昨日、瓦割りカワラナの営業を終えて外に出たら、「♪一度の人生それさえ捨てることもかまわない~」と聞こえてきた。お向かいの24会館のカラオケで歌われていた曲。
あれ、これって何の歌だっけか。すぐには曲名が出て来なかった。土砂降りの夕立が過ぎて少しだけ涼しくなってきた夕暮れにすごいハマっている気がした。自分でも口ずさみながら、曲名を検索してみる。

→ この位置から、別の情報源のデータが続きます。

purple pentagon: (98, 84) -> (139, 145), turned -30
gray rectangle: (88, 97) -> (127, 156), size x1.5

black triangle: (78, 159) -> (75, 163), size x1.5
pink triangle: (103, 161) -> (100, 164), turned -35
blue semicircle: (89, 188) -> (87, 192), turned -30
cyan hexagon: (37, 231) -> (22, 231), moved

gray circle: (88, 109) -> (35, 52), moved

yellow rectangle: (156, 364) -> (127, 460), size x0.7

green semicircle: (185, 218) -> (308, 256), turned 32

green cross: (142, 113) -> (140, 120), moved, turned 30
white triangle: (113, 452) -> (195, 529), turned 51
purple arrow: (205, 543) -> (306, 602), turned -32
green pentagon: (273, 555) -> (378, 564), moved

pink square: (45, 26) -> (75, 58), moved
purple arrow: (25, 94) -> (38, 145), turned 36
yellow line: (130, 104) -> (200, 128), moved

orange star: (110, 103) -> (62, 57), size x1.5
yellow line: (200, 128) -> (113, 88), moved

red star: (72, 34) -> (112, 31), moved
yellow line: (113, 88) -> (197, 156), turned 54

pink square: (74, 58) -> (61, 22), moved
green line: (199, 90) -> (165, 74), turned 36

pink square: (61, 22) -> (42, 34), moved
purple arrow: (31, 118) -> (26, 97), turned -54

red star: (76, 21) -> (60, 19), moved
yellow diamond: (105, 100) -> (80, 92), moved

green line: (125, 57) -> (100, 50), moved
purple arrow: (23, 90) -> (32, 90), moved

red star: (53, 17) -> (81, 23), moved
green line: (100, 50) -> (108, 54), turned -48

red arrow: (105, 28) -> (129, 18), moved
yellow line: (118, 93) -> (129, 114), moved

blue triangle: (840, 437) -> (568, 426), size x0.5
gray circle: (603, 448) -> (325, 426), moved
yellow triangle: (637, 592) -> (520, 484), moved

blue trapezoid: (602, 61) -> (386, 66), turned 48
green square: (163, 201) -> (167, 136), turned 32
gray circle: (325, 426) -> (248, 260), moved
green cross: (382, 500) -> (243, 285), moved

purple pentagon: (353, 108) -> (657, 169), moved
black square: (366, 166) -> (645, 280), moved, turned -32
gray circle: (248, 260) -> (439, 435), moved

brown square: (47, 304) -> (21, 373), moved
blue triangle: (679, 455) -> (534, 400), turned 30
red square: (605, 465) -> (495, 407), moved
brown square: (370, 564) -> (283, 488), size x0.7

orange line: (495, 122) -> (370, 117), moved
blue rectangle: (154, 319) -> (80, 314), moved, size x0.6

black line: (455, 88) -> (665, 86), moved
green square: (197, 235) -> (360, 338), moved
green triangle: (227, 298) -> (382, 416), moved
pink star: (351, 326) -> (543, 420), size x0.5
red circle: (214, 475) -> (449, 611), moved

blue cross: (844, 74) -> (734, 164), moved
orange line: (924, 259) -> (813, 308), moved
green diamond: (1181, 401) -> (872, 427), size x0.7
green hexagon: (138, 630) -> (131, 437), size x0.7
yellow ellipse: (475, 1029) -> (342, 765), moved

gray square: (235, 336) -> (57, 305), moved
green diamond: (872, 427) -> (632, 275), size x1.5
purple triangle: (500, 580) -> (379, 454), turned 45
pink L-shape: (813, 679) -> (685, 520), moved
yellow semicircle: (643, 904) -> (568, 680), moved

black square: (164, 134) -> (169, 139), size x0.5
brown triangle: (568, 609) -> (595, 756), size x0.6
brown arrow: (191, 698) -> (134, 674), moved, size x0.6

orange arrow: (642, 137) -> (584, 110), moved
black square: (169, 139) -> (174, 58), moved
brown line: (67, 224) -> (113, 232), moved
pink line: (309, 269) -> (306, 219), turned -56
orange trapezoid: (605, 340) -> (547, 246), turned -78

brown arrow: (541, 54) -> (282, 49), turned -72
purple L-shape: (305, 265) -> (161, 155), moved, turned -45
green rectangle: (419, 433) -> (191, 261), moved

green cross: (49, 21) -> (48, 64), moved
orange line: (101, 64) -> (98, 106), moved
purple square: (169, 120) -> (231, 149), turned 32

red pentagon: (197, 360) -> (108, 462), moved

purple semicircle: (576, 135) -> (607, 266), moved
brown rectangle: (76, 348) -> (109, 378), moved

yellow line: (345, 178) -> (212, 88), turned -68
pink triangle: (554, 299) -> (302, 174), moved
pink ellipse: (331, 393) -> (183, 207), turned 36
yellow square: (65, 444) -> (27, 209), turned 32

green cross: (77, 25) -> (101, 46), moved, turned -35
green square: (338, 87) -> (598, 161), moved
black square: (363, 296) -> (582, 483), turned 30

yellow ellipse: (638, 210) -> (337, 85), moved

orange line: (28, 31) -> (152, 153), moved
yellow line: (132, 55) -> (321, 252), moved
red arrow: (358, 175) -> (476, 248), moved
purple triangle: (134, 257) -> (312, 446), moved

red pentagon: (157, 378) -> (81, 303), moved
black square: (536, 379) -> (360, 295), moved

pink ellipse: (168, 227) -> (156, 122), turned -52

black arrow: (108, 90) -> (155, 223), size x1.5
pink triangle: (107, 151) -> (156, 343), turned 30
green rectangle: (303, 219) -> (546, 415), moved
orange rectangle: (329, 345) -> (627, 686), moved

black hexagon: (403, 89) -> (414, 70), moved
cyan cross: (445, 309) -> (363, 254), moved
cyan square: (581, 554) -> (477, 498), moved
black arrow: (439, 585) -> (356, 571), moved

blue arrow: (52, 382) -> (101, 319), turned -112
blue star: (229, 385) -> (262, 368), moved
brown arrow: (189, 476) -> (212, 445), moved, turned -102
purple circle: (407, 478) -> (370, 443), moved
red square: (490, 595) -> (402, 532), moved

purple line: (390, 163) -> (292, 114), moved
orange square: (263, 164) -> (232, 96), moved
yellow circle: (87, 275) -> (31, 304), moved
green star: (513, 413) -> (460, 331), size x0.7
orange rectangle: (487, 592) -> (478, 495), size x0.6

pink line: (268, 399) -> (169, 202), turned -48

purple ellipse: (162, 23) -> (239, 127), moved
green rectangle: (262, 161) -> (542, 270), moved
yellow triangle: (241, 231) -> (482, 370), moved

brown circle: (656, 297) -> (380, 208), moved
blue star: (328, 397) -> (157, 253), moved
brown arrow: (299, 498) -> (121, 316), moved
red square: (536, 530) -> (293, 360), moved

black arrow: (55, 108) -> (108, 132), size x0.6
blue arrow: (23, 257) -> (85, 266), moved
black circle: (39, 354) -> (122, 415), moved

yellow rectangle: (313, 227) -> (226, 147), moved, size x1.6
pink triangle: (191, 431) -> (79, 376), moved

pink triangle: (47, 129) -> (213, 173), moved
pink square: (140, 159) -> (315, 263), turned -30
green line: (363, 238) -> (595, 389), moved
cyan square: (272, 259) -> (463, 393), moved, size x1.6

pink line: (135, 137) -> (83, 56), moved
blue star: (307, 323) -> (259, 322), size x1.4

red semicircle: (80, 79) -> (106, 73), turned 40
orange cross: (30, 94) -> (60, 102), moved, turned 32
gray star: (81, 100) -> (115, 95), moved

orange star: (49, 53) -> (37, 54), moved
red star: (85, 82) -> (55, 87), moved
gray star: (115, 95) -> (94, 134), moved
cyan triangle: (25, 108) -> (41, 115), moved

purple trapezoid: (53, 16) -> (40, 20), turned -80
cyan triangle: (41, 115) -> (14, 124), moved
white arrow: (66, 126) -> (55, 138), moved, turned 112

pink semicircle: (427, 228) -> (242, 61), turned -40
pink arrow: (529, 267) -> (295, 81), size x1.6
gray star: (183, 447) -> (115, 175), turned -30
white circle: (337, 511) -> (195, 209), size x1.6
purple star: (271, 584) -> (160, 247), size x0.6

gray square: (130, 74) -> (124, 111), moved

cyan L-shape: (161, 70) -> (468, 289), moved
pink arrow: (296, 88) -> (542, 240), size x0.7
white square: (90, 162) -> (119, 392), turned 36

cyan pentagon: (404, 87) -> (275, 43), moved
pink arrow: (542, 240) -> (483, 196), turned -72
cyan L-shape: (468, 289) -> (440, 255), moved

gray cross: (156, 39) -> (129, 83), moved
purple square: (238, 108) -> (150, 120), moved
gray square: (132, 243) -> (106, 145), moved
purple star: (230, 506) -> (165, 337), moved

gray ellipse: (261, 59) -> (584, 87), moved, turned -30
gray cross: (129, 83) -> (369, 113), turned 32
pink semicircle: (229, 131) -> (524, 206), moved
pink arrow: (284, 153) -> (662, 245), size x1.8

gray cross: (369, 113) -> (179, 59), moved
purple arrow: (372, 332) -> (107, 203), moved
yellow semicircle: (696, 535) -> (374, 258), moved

あー、「時の流れに身をまかせ」だったか。道理でいい曲だ。
もしも あなたと逢えずにいたら
わたしは何を してたでしょうか
平凡だけど 誰かを愛し
普通の暮らし してたでしょうか
時の流れに 身をまかせ
あなたの色に 染められ
一度の人生それさえ
捨てることもかまわない
だから お願い そばに置いてね
いまは あなたしか 愛せない
もしも あなたに嫌われたなら
明日(あした)という日 失くしてしまうわ
約束なんか いらないけれど
想い出だけじゃ 生きてゆけない
時の流れに 身をまかせ
あなたの胸に より添い
綺麗になれたそれだけで
いのちさえもいらないわ
だから お願い そばに置いてね
いまは あなたしか 見えないの
時の流れに 身をまかせ
あなたの色に 染められ
一度の人生それさえ
捨てることもかまわない
だから お願い そばに置いてね
いまは あなたしか 愛せない
時の流れに 身をまかせ
あなたの色に 染められ
一度の人生それさえ
捨てることもかまわない
だから お願い そばに置いてね
いまは あなたしか 愛せない
昭和的世界観。
昭和的な歌詞なので、もしかしたらあまり好きでない人もいるかもしれない。こういう女性像を描くということが令和には合わない気もする。スタンスとして何か大きなことをしようとかではなくて、ただ近くにいたいという、それだけの気持ち。
目下、コロナウィルスの広がりによって(それに加えて政府対応が拍車をかけて)今まで築き上げてきた多くのものが解体されていっている。今後さらに解体と分断とが続いていくと予想されるので、少し不安にも感じる。
コロナ以前の日本では、「自分らしさ」を如何に探し求めるかと躍起になっている風潮が感じられた。没個性していた時代から個の時代へのシフト。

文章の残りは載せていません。